People love ’em because it is about gear. Content creators love ’em because people buy crap from their website. And these listicles seemingly make the whole outdoor community go around.
Publish enough of them, have them get shared a lot, and the content creator becomes an expert of sorts because they share popular articles in an easy-to-digest form.
The Top Ten Lists are the “sickly sweet fruit punch that washed down the cheap birthday cake from the grocery store” of the outdoor world.
Sure, these food items seems good at first on the palate. But then you realize you just consumed empty calories. And you eventually understand that this food is OK for a guilty pleasure once in a while but not something you want too much of in the long run. And calories that if you consume too much of doesn’t really help you at all.

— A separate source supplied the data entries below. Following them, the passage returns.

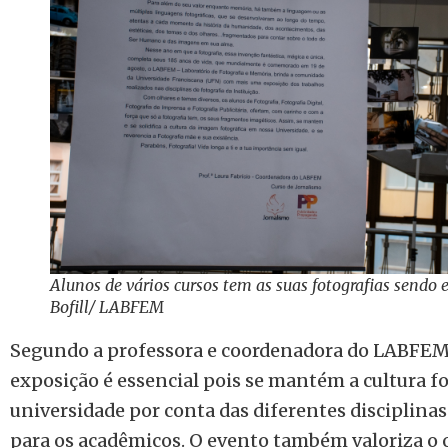
Alunos de vários cursos tem as suas fotografias sendo 
Bofill/ LABFEM
Segundo a professora e coordenadora do LABFEM, 
exposição é essencial pois se mantém a cultura f
universidade por conta das diferentes disciplinas
para os acadêmicos. O evento também valoriza o 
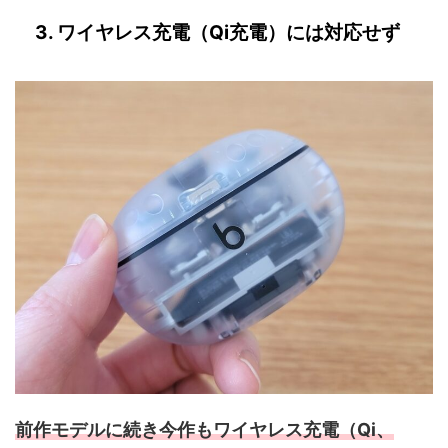
3. ワイヤレス充電（Qi充電）には対応せず
前作モデルに続き今作もワイヤレス充電（Qi、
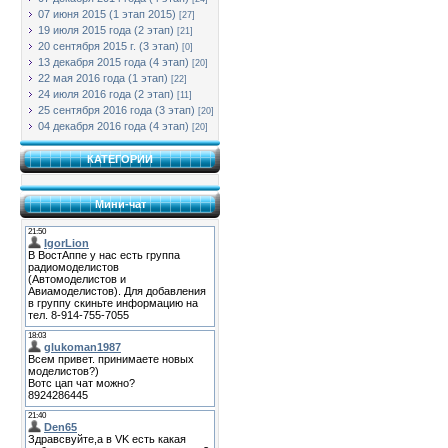
07 июня 2015 (1 этап 2015)
[27]
19 июля 2015 года (2 этап)
[21]
20 сентября 2015 г. (3 этап)
[0]
13 декабря 2015 года (4 этап)
[20]
22 мая 2016 года (1 этап)
[22]
24 июля 2016 года (2 этап)
[11]
25 сентября 2016 года (3 этап)
[20]
04 декабря 2016 года (4 этап)
[20]
КАТЕГОРИИ
Мини-чат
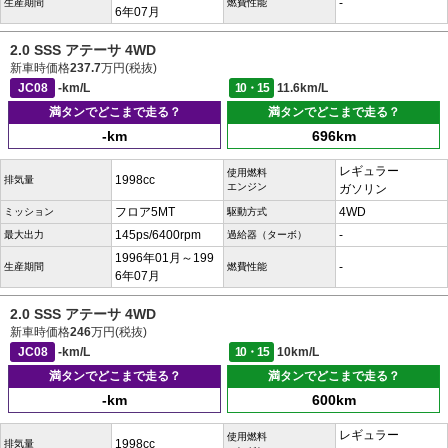
-
生産期間
燃費性能
6年07月
2.0 SSS アテーサ 4WD
新車時価格
237.7
万円(税抜)
JC08
-km/L
10・15
11.6km/L
満タンでどこまで走る？
満タンでどこまで走る？
-km
696km
レギュラー
使用燃料
1998cc
排気量
エンジン
ガソリン
フロア5MT
4WD
ミッション
駆動方式
145ps/6400rpm
-
最大出力
過給器（ターボ）
1996年01月～199
-
生産期間
燃費性能
6年07月
2.0 SSS アテーサ 4WD
新車時価格
246
万円(税抜)
JC08
-km/L
10・15
10km/L
満タンでどこまで走る？
満タンでどこまで走る？
-km
600km
レギュラー
使用燃料
1998cc
排気量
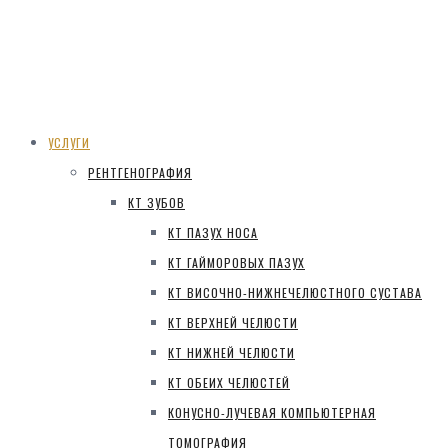
УСЛУГИ
РЕНТГЕНОГРАФИЯ
КТ ЗУБОВ
КТ ПАЗУХ НОСА
КТ ГАЙМОРОВЫХ ПАЗУХ
КТ ВИСОЧНО-НИЖНЕЧЕЛЮСТНОГО СУСТАВА
КТ ВЕРХНЕЙ ЧЕЛЮСТИ
КТ НИЖНЕЙ ЧЕЛЮСТИ
КТ ОБЕИХ ЧЕЛЮСТЕЙ
КОНУСНО-ЛУЧЕВАЯ КОМПЬЮТЕРНАЯ
ТОМОГРАФИЯ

So, yes, Top Ten Gear Listicles are popular. But they mostly suck. Just like that cheap birthday cake and fruit punch.
Here’s my utterly opinionated take on why I think so… Naturally, there are ten reasons. Of course.
- What the heck is the best gear of any type? I’ve discussed this concept before. Feel free to read it again. Go ahead. The TL;DR version is that there are too many variables to give The Best GearTM . What is the best for a group of gear testers at a magazine, or a person’s blog, may not be the best for you. I’m on the short side, look like Gimli’s distant Mediterranean cousin, and tend to pack minimally. What I think is The Best GearTM may not be the best for you. I can tell you why a piece of gear works for me and my reasons behind it, but I’d hesitate to say it is The Best GearTM
- The Top Ten Best Widgets lists assume that there is one item suitable for all situations. A sub-1 lb pack that is 35 liters and comfortably carries three days of food is perfect for high mileage days on the Appalachian Trail with its frequent road crossings, resupply, and well-maintained trail. Is it best for the Sierra High Route, or the Hayduke? One tool is not going to do it all in every situation.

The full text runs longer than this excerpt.